* **Records shown**:

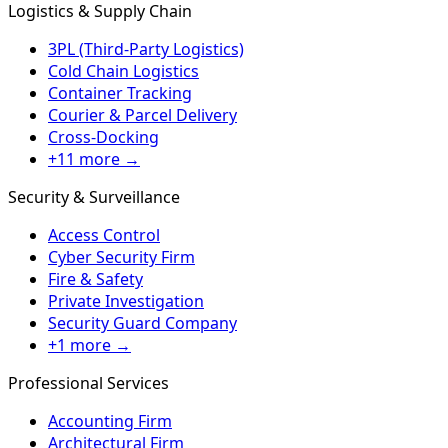
Logistics & Supply Chain
3PL (Third-Party Logistics)
Cold Chain Logistics
Container Tracking
Courier & Parcel Delivery
Cross-Docking
+11 more →
Security & Surveillance
Access Control
Cyber Security Firm
Fire & Safety
Private Investigation
Security Guard Company
+1 more →
Professional Services
Accounting Firm
Architectural Firm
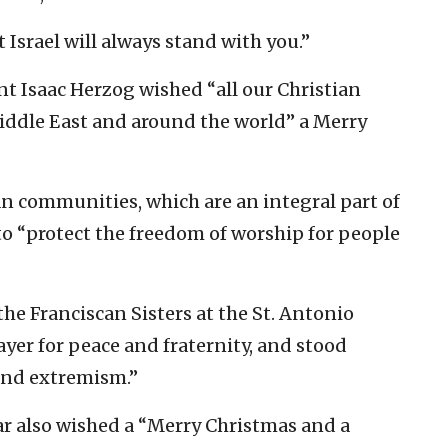
Israel will always stand with you.”
ent Isaac Herzog wished “all our Christian
 Middle East and around the world” a Merry
tian communities, which are an integral part of
to “protect the freedom of worship for people
the Franciscan Sisters at the St. Antonio
yer for peace and fraternity, and stood
 and extremism.”
ar also wished a “Merry Christmas and a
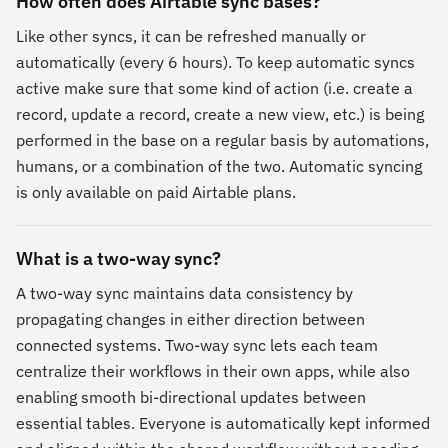
How often does Airtable sync bases?
Like other syncs, it can be refreshed manually or
automatically (every 6 hours). To keep automatic syncs
active make sure that some kind of action (i.e. create a
record, update a record, create a new view, etc.) is being
performed in the base on a regular basis by automations,
humans, or a combination of the two. Automatic syncing
is only available on paid Airtable plans.
What is a two-way sync?
A two-way sync maintains data consistency by
propagating changes in either direction between
connected systems. Two-way sync lets each team
centralize their workflows in their own apps, while also
enabling smooth bi-directional updates between
essential tables. Everyone is automatically kept informed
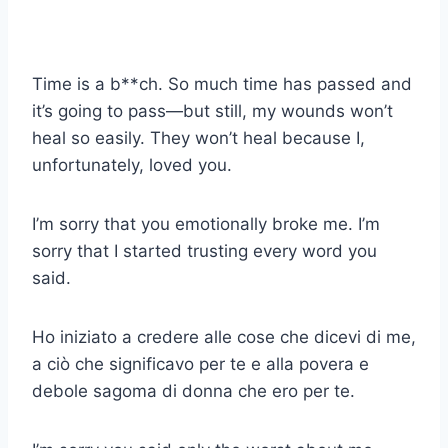
Time is a b**ch. So much time has passed and
it’s going to pass—but still, my wounds won’t
heal so easily. They won’t heal because I,
unfortunately, loved you.
I’m sorry that you emotionally broke me. I’m
sorry that I started trusting every word you
said.
Ho iniziato a credere alle cose che dicevi di me,
a ciò che significavo per te e alla povera e
debole sagoma di donna che ero per te.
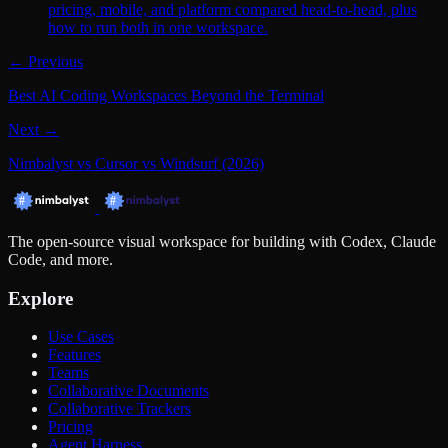
pricing, mobile, and platform compared head-to-head, plus
how to run both in one workspace.
← Previous
Best AI Coding Workspaces Beyond the Terminal
Next →
Nimbalyst vs Cursor vs Windsurf (2026)
The open-source visual workspace for building with Codex, Claude
Code, and more.
Explore
Use Cases
Features
Teams
Collaborative Documents
Collaborative Trackers
Pricing
Agent Harness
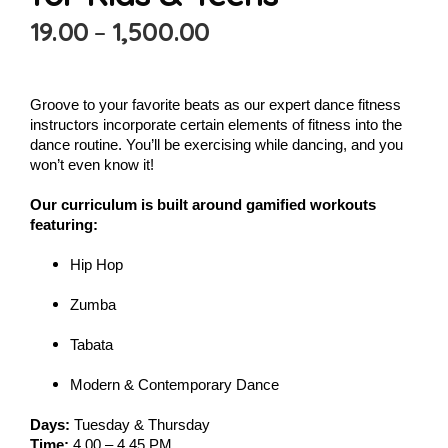
19.00
–
1,500.00
Groove to your favorite beats as our expert dance fitness
instructors incorporate certain elements of fitness into the
dance routine. You’ll be exercising while dancing, and you
won’t even know it!
Our curriculum is built around gamified workouts
featuring:
Hip Hop
Zumba
Tabata
Modern & Contemporary Dance
Days:
Tuesday & Thursday
Time:
4.00 – 4.45 PM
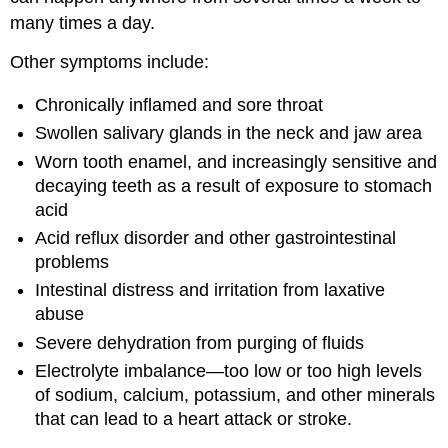
many times a day.
Other symptoms include:
Chronically inflamed and sore throat
Swollen salivary glands in the neck and jaw area
Worn tooth enamel, and increasingly sensitive and
decaying teeth as a result of exposure to stomach
acid
Acid reflux disorder and other gastrointestinal
problems
Intestinal distress and irritation from laxative
abuse
Severe dehydration from purging of fluids
Electrolyte imbalance—too low or too high levels
of sodium, calcium, potassium, and other minerals
that can lead to a heart attack or stroke.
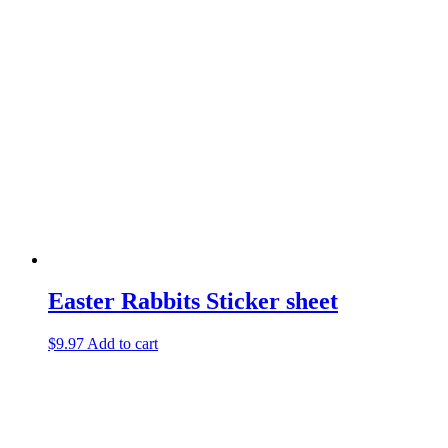
Easter Rabbits Sticker sheet
$
9.97
Add to cart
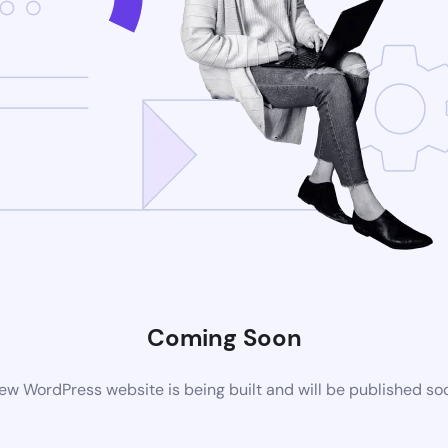
Coming Soon
ew WordPress website is being built and will be published so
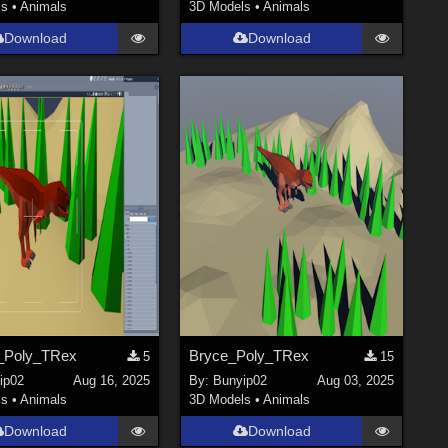
ls
•
Animals
3D Models
•
Animals
Download
Download
_Poly_TRex
Bryce_Poly_TRex
5
15
ip02
Aug 16, 2025
By:
Bunyip02
Aug 03, 2025
ls
•
Animals
3D Models
•
Animals
Download
Download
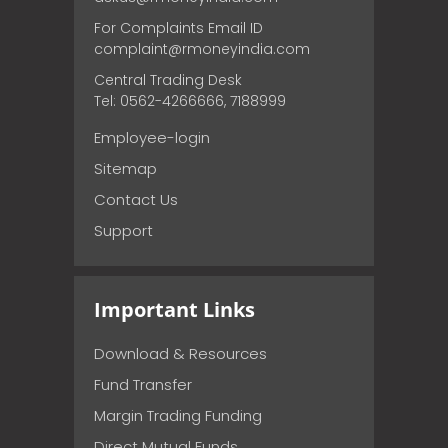
For Complaints Email ID
complaint@rmoneyindia.com
Central Trading Desk
Tel: 0562-4266666, 7188999
Employee-login
Sitemap
Contact Us
Support
Important Links
Download & Resources
Fund Transfer
Margin Trading Funding
Direct Mutual Funds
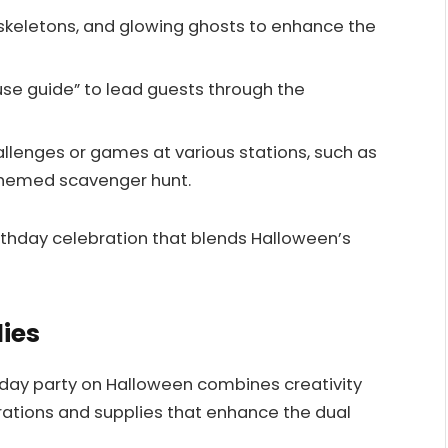
keletons, and glowing ghosts to enhance the
se guide” to lead guests through the
allenges or games at various stations, such as
themed scavenger hunt.
hday celebration that blends Halloween’s
ies
hday party on Halloween combines creativity
orations and supplies that enhance the dual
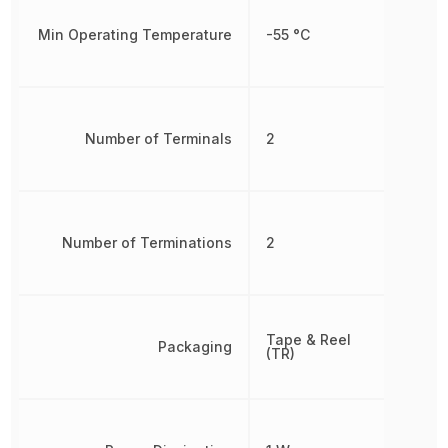
Min Operating Temperature
-55 °C
Number of Terminals
2
Number of Terminations
2
Tape & Reel
Packaging
(TR)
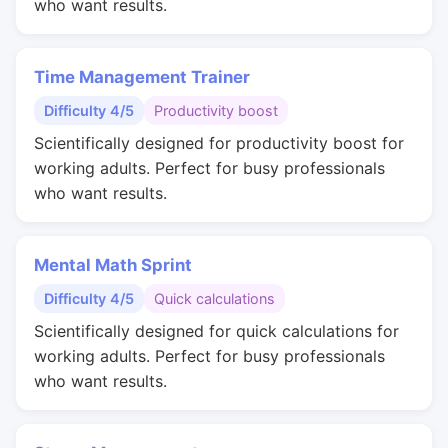
who want results.
Time Management Trainer
Difficulty 4/5
Productivity boost
Scientifically designed for productivity boost for
working adults. Perfect for busy professionals
who want results.
Mental Math Sprint
Difficulty 4/5
Quick calculations
Scientifically designed for quick calculations for
working adults. Perfect for busy professionals
who want results.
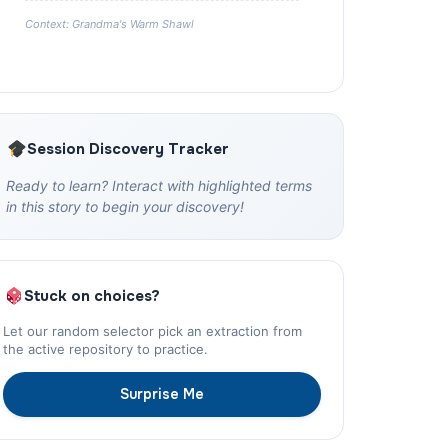
Context: Grandma's Warm Shawl
Session Discovery Tracker
Ready to learn? Interact with highlighted terms
in this story to begin your discovery!
Stuck on choices?
Let our random selector pick an extraction from
the active repository to practice.
Surprise Me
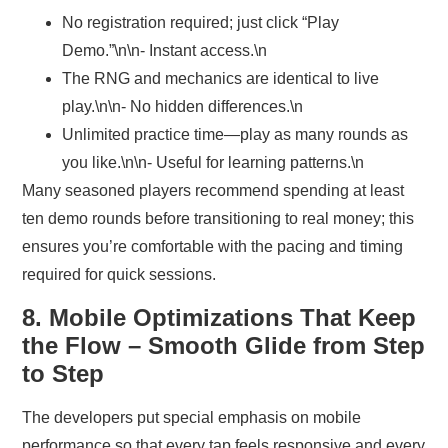
No registration required; just click “Play
Demo.”\n\n- Instant access.\n
The RNG and mechanics are identical to live
play.\n\n- No hidden differences.\n
Unlimited practice time—play as many rounds as
you like.\n\n- Useful for learning patterns.\n
Many seasoned players recommend spending at least
ten demo rounds before transitioning to real money; this
ensures you’re comfortable with the pacing and timing
required for quick sessions.
8. Mobile Optimizations That Keep
the Flow – Smooth Glide from Step
to Step
The developers put special emphasis on mobile
performance so that every tap feels responsive and every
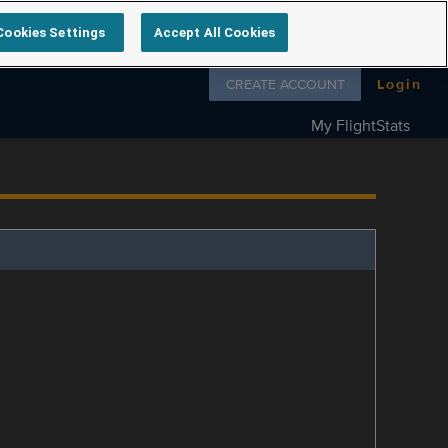
Cookies Settings
Accept All Cookies
Follow us on
CREATE ACCOUNT
Login
My FlightStats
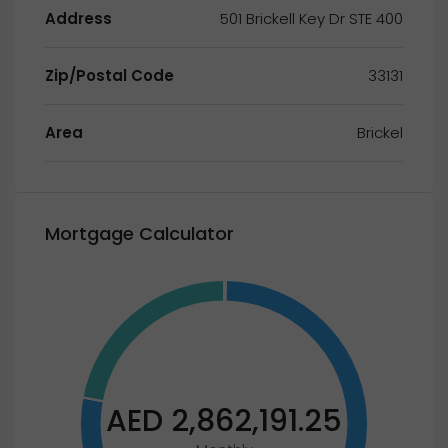
Address
501 Brickell Key Dr STE 400
Zip/Postal Code
33131
Area
Brickel
Mortgage Calculator
AED 2,862,191.25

* **How to complete this task**: What is needed is each line from the records with the word "syncs" in it.

* **Solved problem**:
Like other syncs, it can be refreshed manually or
automatically (every 6 hours). To keep automatic syncs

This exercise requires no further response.